La scène 1 s’ouvre donc en avril 1809. Septimus Hodge, 22 ans, est le précepteur de Thomasina Coverly, 13 ans, fille des propriétaires des lieux. Chacun est d’un côte d’une grande table. Septimus est en train de lire de la poésie tandis que Thomasina se concentre sur son livre de mathématiques et la démonstration du théorème de Fermat. Tom Stoppard a fait de la jeune fille un génie scientifique qui a une très bonne intuition des phénomènes, que d’autres n’appréhenderont que deux siècles plus tard. Septimus se consacre à la lecture de la poésie d’un invité du domaine, Ezra Chater, qui visiblement n’est pas brillante. Thomasina interrompt ce silence studieux pour demander à Septimus le sens de l’expression « étreinte charnelle ». En effet, elle a surpris Jellaby, le majordome, parler de cela avec la cuisinière à propos de la femme du poète Chater et d’un homme. Il s’avère que cet homme est Septimus, ce que Thomasina ignore bien évidemment. Septimus est donc en délicatesse avec le poète qui vient lui demander en pleine leçon une explication, quitte à en venir au duel.

SEPTIMUS. Je vous assure.
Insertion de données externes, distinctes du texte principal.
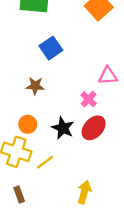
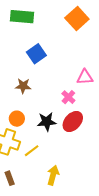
black star: (63, 128) -> (47, 122), turned -30
yellow arrow: (84, 192) -> (53, 175), moved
Madame Chater est très avenante et spirituelle, avec un port élégant, une voix charmante : elle résume les qualités que le monde aime à voir dans le beau sexe. Mais ce qui fait sa gloire c’est cet état d’alerte permanent qui la maintient dans une espèce de moiteur tropicale propre à faire pousser sous ses jupes des orchidée en plein mois de janvier.
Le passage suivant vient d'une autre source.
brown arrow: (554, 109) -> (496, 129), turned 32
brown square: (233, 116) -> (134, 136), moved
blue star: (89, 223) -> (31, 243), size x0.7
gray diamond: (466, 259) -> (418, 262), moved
CHATER. Taisez-vous, Duncan [Hodge dans la version anglaise] ! Je ne vais pas souffrir plus loin votre insolence ! Vous battrez-vous, oui ou non ?

SEPTIMUS. Non. Il ne nous reste guère que deux ou trois poètes d’envergure, je ne vais pas courir le risque d’en expédier un ad patres pour un incident de kiosque avec une femme dont une compagnie de mousquetaires ne suffirait pas à défendre la réputation.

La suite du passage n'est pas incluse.